Provided data:
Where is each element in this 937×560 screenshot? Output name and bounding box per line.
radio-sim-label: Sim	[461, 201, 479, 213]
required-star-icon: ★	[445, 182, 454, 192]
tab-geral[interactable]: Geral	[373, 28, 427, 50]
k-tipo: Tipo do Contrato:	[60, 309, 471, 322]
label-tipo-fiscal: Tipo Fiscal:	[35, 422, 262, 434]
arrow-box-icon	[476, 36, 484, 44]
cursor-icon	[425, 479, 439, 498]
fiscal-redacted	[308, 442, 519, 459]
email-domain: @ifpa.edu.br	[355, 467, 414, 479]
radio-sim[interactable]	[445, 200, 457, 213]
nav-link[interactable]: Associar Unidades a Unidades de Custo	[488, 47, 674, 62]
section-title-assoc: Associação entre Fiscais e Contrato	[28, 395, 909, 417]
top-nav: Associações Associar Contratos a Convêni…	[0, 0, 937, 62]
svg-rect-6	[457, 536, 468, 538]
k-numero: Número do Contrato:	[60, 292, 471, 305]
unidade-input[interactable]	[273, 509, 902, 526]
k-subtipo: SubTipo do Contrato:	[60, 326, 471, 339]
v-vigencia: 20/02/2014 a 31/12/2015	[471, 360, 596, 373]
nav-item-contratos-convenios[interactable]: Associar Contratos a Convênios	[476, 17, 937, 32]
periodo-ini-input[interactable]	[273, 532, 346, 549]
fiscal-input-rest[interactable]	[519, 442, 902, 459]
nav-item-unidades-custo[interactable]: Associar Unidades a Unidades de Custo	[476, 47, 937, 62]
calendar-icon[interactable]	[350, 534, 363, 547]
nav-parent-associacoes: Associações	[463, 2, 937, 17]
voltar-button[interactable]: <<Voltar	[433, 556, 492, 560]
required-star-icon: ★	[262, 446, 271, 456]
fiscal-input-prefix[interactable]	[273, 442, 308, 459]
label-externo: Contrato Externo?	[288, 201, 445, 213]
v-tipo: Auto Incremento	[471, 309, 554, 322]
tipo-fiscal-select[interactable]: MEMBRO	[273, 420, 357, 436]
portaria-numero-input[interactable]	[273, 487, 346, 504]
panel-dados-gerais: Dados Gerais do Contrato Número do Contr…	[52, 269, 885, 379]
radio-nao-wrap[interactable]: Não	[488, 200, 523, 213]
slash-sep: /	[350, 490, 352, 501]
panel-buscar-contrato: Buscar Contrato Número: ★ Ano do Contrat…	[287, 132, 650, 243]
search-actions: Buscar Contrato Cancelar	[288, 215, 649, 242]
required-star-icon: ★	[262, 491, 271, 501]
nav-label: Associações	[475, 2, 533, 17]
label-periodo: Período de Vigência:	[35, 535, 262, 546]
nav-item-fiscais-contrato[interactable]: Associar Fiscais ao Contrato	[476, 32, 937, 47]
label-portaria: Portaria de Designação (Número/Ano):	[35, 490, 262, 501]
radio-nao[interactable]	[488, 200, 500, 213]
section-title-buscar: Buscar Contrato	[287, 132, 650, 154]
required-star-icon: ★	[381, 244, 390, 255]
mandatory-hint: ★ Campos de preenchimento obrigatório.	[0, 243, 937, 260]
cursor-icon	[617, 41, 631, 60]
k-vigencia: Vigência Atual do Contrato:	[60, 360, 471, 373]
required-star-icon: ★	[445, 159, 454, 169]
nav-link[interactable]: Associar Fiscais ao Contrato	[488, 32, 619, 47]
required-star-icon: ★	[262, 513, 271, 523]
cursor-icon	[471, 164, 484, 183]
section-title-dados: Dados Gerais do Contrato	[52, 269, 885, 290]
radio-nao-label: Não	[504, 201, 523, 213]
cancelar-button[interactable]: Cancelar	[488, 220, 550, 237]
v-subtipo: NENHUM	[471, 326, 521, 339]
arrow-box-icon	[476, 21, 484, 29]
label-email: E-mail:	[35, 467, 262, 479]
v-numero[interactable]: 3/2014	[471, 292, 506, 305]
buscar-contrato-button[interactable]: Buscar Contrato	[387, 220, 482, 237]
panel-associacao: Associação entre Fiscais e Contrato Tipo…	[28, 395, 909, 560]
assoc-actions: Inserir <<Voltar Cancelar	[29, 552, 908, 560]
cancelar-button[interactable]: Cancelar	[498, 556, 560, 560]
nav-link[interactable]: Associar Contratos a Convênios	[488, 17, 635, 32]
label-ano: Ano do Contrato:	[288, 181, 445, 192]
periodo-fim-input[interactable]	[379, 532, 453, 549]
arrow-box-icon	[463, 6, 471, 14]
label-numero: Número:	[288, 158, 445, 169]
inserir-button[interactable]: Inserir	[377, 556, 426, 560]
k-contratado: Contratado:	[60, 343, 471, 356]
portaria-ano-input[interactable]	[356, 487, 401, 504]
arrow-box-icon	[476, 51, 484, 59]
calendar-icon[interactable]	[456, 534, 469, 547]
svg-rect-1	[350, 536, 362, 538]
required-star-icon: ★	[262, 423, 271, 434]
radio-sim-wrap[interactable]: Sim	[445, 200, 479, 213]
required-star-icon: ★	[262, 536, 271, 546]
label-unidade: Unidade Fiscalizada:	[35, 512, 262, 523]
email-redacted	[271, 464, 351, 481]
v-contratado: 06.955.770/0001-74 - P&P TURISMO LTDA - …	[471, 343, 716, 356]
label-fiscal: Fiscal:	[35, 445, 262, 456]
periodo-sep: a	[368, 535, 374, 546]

What the exercise asks: Everything in the listing should be given again word for word.

Written answer:
Where is each element in this 937×560 screenshot? Output name and bounding box per line.
radio-sim-label: Sim	[461, 201, 479, 213]
required-star-icon: ★	[445, 182, 454, 192]
tab-geral[interactable]: Geral	[373, 28, 427, 50]
k-tipo: Tipo do Contrato:	[60, 309, 471, 322]
label-tipo-fiscal: Tipo Fiscal:	[35, 422, 262, 434]
arrow-box-icon	[476, 36, 484, 44]
cursor-icon	[425, 479, 439, 498]
fiscal-redacted	[308, 442, 519, 459]
email-domain: @ifpa.edu.br	[355, 467, 414, 479]
radio-sim[interactable]	[445, 200, 457, 213]
nav-link[interactable]: Associar Unidades a Unidades de Custo	[488, 47, 674, 62]
section-title-assoc: Associação entre Fiscais e Contrato	[28, 395, 909, 417]
top-nav: Associações Associar Contratos a Convêni…	[0, 0, 937, 62]
svg-rect-6	[457, 536, 468, 538]
k-numero: Número do Contrato:	[60, 292, 471, 305]
unidade-input[interactable]	[273, 509, 902, 526]
k-subtipo: SubTipo do Contrato:	[60, 326, 471, 339]
v-vigencia: 20/02/2014 a 31/12/2015	[471, 360, 596, 373]
nav-item-contratos-convenios[interactable]: Associar Contratos a Convênios	[476, 17, 937, 32]
periodo-ini-input[interactable]	[273, 532, 346, 549]
fiscal-input-rest[interactable]	[519, 442, 902, 459]
nav-item-unidades-custo[interactable]: Associar Unidades a Unidades de Custo	[476, 47, 937, 62]
calendar-icon[interactable]	[350, 534, 363, 547]
nav-parent-associacoes: Associações	[463, 2, 937, 17]
voltar-button[interactable]: <<Voltar	[433, 556, 492, 560]
required-star-icon: ★	[262, 446, 271, 456]
fiscal-input-prefix[interactable]	[273, 442, 308, 459]
label-externo: Contrato Externo?	[288, 201, 445, 213]
v-tipo: Auto Incremento	[471, 309, 554, 322]
tipo-fiscal-select[interactable]: MEMBRO	[273, 420, 357, 436]
portaria-numero-input[interactable]	[273, 487, 346, 504]
panel-dados-gerais: Dados Gerais do Contrato Número do Contr…	[52, 269, 885, 379]
radio-nao-wrap[interactable]: Não	[488, 200, 523, 213]
slash-sep: /	[350, 490, 352, 501]
panel-buscar-contrato: Buscar Contrato Número: ★ Ano do Contrat…	[287, 132, 650, 243]
search-actions: Buscar Contrato Cancelar	[288, 215, 649, 242]
required-star-icon: ★	[262, 491, 271, 501]
nav-label: Associações	[475, 2, 533, 17]
label-periodo: Período de Vigência:	[35, 535, 262, 546]
nav-item-fiscais-contrato[interactable]: Associar Fiscais ao Contrato	[476, 32, 937, 47]
label-portaria: Portaria de Designação (Número/Ano):	[35, 490, 262, 501]
radio-nao[interactable]	[488, 200, 500, 213]
section-title-buscar: Buscar Contrato	[287, 132, 650, 154]
required-star-icon: ★	[381, 244, 390, 255]
mandatory-hint: ★ Campos de preenchimento obrigatório.	[0, 243, 937, 260]
cursor-icon	[617, 41, 631, 60]
k-vigencia: Vigência Atual do Contrato:	[60, 360, 471, 373]
required-star-icon: ★	[445, 159, 454, 169]
nav-link[interactable]: Associar Fiscais ao Contrato	[488, 32, 619, 47]
required-star-icon: ★	[262, 513, 271, 523]
cursor-icon	[471, 164, 484, 183]
section-title-dados: Dados Gerais do Contrato	[52, 269, 885, 290]
radio-nao-label: Não	[504, 201, 523, 213]
cancelar-button[interactable]: Cancelar	[488, 220, 550, 237]
v-subtipo: NENHUM	[471, 326, 521, 339]
arrow-box-icon	[476, 21, 484, 29]
label-email: E-mail:	[35, 467, 262, 479]
v-numero[interactable]: 3/2014	[471, 292, 506, 305]
buscar-contrato-button[interactable]: Buscar Contrato	[387, 220, 482, 237]
panel-associacao: Associação entre Fiscais e Contrato Tipo…	[28, 395, 909, 560]
assoc-actions: Inserir <<Voltar Cancelar	[29, 552, 908, 560]
cancelar-button[interactable]: Cancelar	[498, 556, 560, 560]
nav-link[interactable]: Associar Contratos a Convênios	[488, 17, 635, 32]
label-ano: Ano do Contrato:	[288, 181, 445, 192]
periodo-fim-input[interactable]	[379, 532, 453, 549]
arrow-box-icon	[463, 6, 471, 14]
label-numero: Número:	[288, 158, 445, 169]
inserir-button[interactable]: Inserir	[377, 556, 426, 560]
k-contratado: Contratado:	[60, 343, 471, 356]
portaria-ano-input[interactable]	[356, 487, 401, 504]
arrow-box-icon	[476, 51, 484, 59]
calendar-icon[interactable]	[456, 534, 469, 547]
svg-rect-1	[350, 536, 362, 538]
required-star-icon: ★	[262, 423, 271, 434]
radio-sim-wrap[interactable]: Sim	[445, 200, 479, 213]
required-star-icon: ★	[262, 536, 271, 546]
label-unidade: Unidade Fiscalizada:	[35, 512, 262, 523]
email-redacted	[271, 464, 351, 481]
v-contratado: 06.955.770/0001-74 - P&P TURISMO LTDA - …	[471, 343, 716, 356]
label-fiscal: Fiscal:	[35, 445, 262, 456]
periodo-sep: a	[368, 535, 374, 546]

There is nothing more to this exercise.